Try using code to see if this idea is feasible

 document = docx.Document(doc_path)
    for table in document.tables:
        for row_index,row in enumerate(table.rows):
            for col_index,cell in enumerate(row.cells):
                print(' pos index is ({},{})'.format(row_index,col_index))
                print('cell text is {}'.format(cell.text))

You will find that the finally extracted content is duplicated,,,

image-20210327101337122

The above reasons are due to cell merging problems. For example, the cells in the table below are merged with (1,1)->(1,5), and the docx library is When processing this type of merged cells, they are not treated as one, but are processed in a single form, so when for iterates (1,1)->(1,5) Five cells were returned, and each cell text information returned Yes

image-20210327101720736

Faced with the above text duplication problem, it is necessary to add a deduplication mechanism.

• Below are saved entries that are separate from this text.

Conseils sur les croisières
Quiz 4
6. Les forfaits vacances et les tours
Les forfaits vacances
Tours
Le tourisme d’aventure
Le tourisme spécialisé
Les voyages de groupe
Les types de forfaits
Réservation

Fields such as name, gender, age...education degree are used as column names col_keys, followed by 王五, female, 37,. .. Bachelor etc. as col_values, set an index when extracting, even numbers are col_keys, odd numbers are col_vaues;

The code is refactored as follows:

 document = docx.Document(doc_path)
    col_keys = [] # Get column names
    col_values = [] # Get column values
    index_num = 0
    # Add a deduplication mechanism
    fore_str = ''
    for table in document.tables:
        for row_index,row in enumerate(table.rows):
            for col_index,cell in enumerate(row.cells):
                if fore_str != cell.text:
                    if index_num % 2==0:
                        col_keys.append(cell.text)
                    else:
                        col_values.append(cell.text)
                    fore_str = cell.text
                    index_num + =1

    print(f'col keys is {col_keys}')
    print(f'col values is {col_values}')

The final effect after extraction is as follows

image-20210327121716805

Batch word extraction and save to csv file

After being able to process a single word file, one recursion can extract the contents of all word text tables, and finally use pandas to write the obtained data to a csv file!

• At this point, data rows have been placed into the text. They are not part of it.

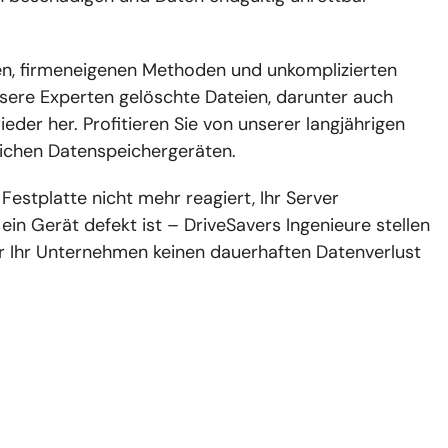
en, firmeneigenen Methoden und unkomplizierten
sere Experten gelöschte Dateien, darunter auch
ieder her. Profitieren Sie von unserer langjährigen
lichen Datenspeichergeräten.
 Festplatte nicht mehr reagiert, Ihr Server
ein Gerät defekt ist – DriveSavers Ingenieure stellen
er Ihr Unternehmen keinen dauerhaften Datenverlust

def GetData_frompath(doc_path):
    document = docx.Document(doc_path)
    col_keys = [] # Get column names
    col_values = [] # Get column values
    index_num = 0
    # Add a deduplication mechanism
    fore_str = ''
    for table in document.tables:
        for row_index,row in enumerate(table.rows):
            for col_index,cell in enumerate(row.cells):
                if fore_str != cell.text:
                    if index_num % 2==0:
                        col_keys.append(cell.text)
                    else:
                        col_values.append(cell.text)
                    fore_str = cell.text
                    index_num + =1
    return col_keys,col_values

pd_data = []
for index,single_path in enumerate(wordlist_path):
    col_names,col_values = GetData_frompath(single_path)
    if index == 0:
        pd_data.append(col_names)
        pd_data.append(col_values)
    else:
        pd_data.append(col_values)

df = pd.DataFrame(pd_data)
df.to_csv(word_paths + '/result.csv', encoding='utf_8_sig',index=False)
Certificate number and ID number format

When you open the generated csv file, you will find that the number format in the two columns of contact information and ID number is stored as numerical values, which is not the type we want. If you want to display it completely, you need to convert the numerical values into text before storing.

image-20210327122744514

The solution is to find the cell where it is located and add a ‘\t’ tab character in front of the previous element.

col_values[7] = '\t' + col_values[7]
col_values[8] = '\t' + col_values[8]

image-20210327123301512

Source code acquisition

For the source code data acquisition method used in this case, follow the WeChat official account: Xiao Zhang Python, and reply with the keyword: 210328 in the background of the official account!

Summary

In this case, only some methods in the docx library are used, which mainly involve the basic operations of Table in word. For some students who are engaged in clerical work, they may encounter similar problems as above in their daily work, so I specially share them here. I hope Can be helpful to everyone

Okay, that’s all the content of this article. Finally, thank you all for reading. See you in the next issue!